Prague rabbi pens literary hit of season

Karol Sidon, photo: Marián Vojtek

Just a few weeks ago the author of one of this season’s biggest literary sensations - Altschulova Metoda – was a mystery, a certain Chaim Cigan, an alleged émigré to Canada who spent much of his career translating technical writing. It turns out it was only a pen name, one that didn’t last.

Karol Sidon,  photo: Marián Vojtek
Originally, Prague Rabbi Karol Sidon had hoped his identity as the author of a new literary hit would remain secret for longer, at least a year, but it came nowhere close. As is often the case when it comes to pennames or books written under the moniker ‘anonymous’ (think J.K Rowling writing as Robert Galbraith or Joe Klein writing Primary Colours) the media quickly began speculating to try and pinpoint likely candidates.
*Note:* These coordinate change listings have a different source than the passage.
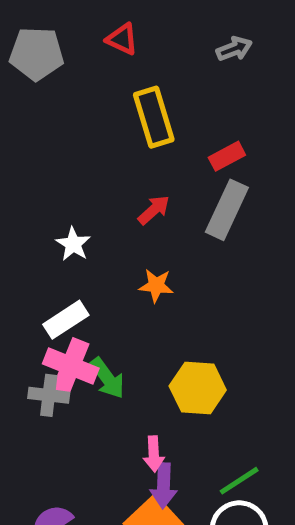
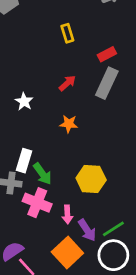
yellow rectangle: (154, 117) -> (67, 33), size x0.6
white rectangle: (66, 320) -> (24, 161), moved, turned -40
pink cross: (71, 366) -> (37, 203), moved
purple arrow: (164, 486) -> (87, 230), moved, turned -35

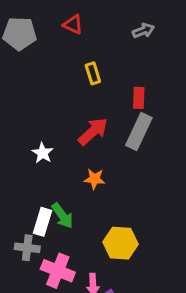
red rectangle: (107, 54) -> (139, 98), turned -60
red arrow: (67, 83) -> (93, 132), size x1.5
green arrow: (42, 174) -> (62, 216), moved

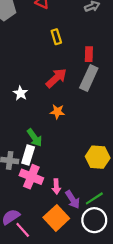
white rectangle: (42, 222) -> (28, 155), moved
yellow hexagon: (120, 243) -> (98, 157), moved

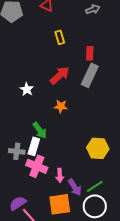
orange square: (56, 218) -> (60, 204), turned 35

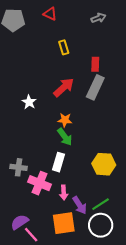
green arrow: (40, 130) -> (65, 137), moved
white rectangle: (34, 146) -> (58, 162), moved

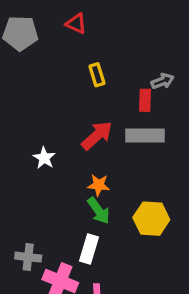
gray arrow: (98, 18) -> (163, 81), moved
gray rectangle: (95, 87) -> (145, 136), turned 65
yellow hexagon: (104, 164) -> (151, 219), moved

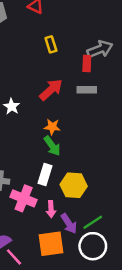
gray arrow: (163, 81) -> (100, 49), size x1.5
gray rectangle: (145, 136) -> (87, 90), size x0.7
yellow hexagon: (151, 219) -> (74, 185), moved

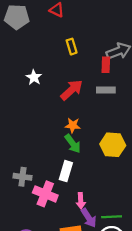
white star: (12, 106) -> (34, 77), moved
yellow hexagon: (74, 185) -> (113, 145), moved
pink arrow: (51, 209) -> (81, 201), moved
green line: (93, 222) -> (112, 217), turned 30

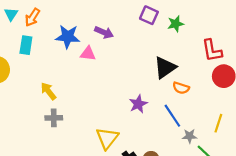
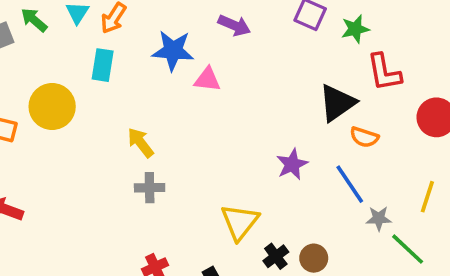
purple arrow: (104, 32) -> (234, 25), moved
red L-shape: (212, 51) -> (384, 72), moved

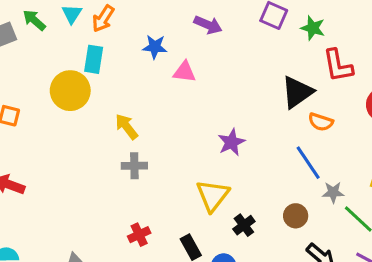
green star: (355, 29) -> (313, 28), turned 30
blue star: (173, 51) -> (155, 47), size x0.7
yellow circle: (52, 107) -> (70, 91), moved
purple star: (292, 164) -> (231, 142), moved
brown circle: (314, 258) -> (296, 216), moved

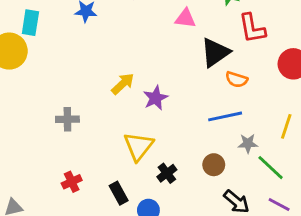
pink triangle: (184, 72) -> (185, 18), moved
yellow arrow: (127, 127) -> (123, 84), moved, turned 85
blue line: (308, 163) -> (225, 116), turned -68

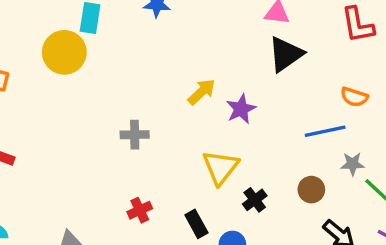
black triangle: (215, 52) -> (286, 54), moved
orange semicircle: (236, 79) -> (354, 97), moved

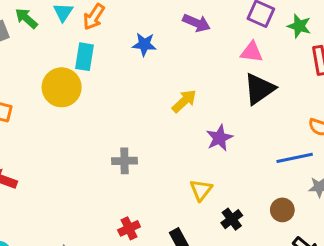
yellow arrow: (202, 92) -> (184, 101), moved
yellow triangle: (220, 167) -> (201, 190), size x0.7

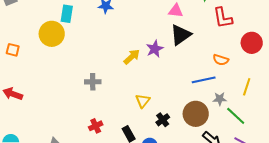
yellow arrow: (184, 101) -> (132, 57), moved
purple star: (219, 138) -> (155, 49), moved
brown circle: (282, 210) -> (196, 114), size x1.6

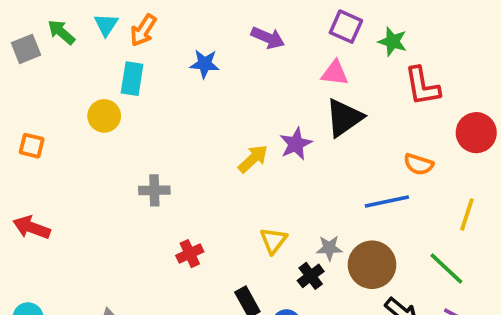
yellow circle: (52, 34) -> (104, 116), size x0.7
gray cross: (93, 82) -> (154, 190), moved
gray star: (220, 99) -> (329, 248), moved
red cross: (96, 126) -> (190, 254), moved

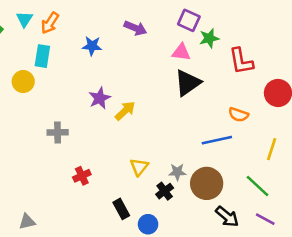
green star: (392, 41) -> (209, 38), moved, turned -30
purple star: (296, 144) -> (100, 98), moved

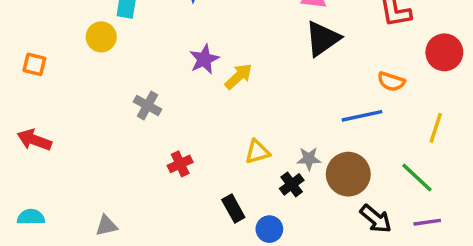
gray cross: (58, 132) -> (148, 106), turned 30
yellow triangle: (139, 167) -> (257, 152), turned 36
purple line: (265, 219) -> (427, 222), turned -36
Atschul’s Method is the first book of a tetralogy, mixing politics, prison cells and the secret police, with the Middle Ages, Moses and Jewish history – a science fiction thriller told across continents and epochs that has drawn comparisons to China Mieville, the author of Perdido Street Station and The Scar. On Czech TV, Karol Sidon, a playwright and screenwriter by profession, admitted he was the author of Atschul’s Method.

“I was surprised at how fast I was found out. I expected that it would take a lot longer. But in the end what choice did I have but to admit it?”

Sidon opted for a pen name in order to keep his work as chief rabbi (of both Prague and the Czech Republic) separate. He makes clear he had the intention of writing a speculative or science fiction series for some time.

Photo: Torst
“Before I began writing this I couldn’t read anything but what is considered lowbrow sci fi literature which I really love… The story almost unravelled by itself it was fascinating for me to watch what kind of stuff was going on in my head.”

As stated, Atschul’s Method is the first of four books; the next two in the series are already complete and will published at a pace of roughly one per year; the final instalment has yet to be written. The full tetralogy is entitled “Kde lišky davaji dobrou noc” – translatable as Where Foxes Lay Down to Sleep – a saying in Czech that refers to a far off or lost place, a place in the middle of nowhere, the sticks. As for the name Chaim Cigan? Rabbi Sidon didn’t just make it up: the name reportedly belonged to a family ancestor.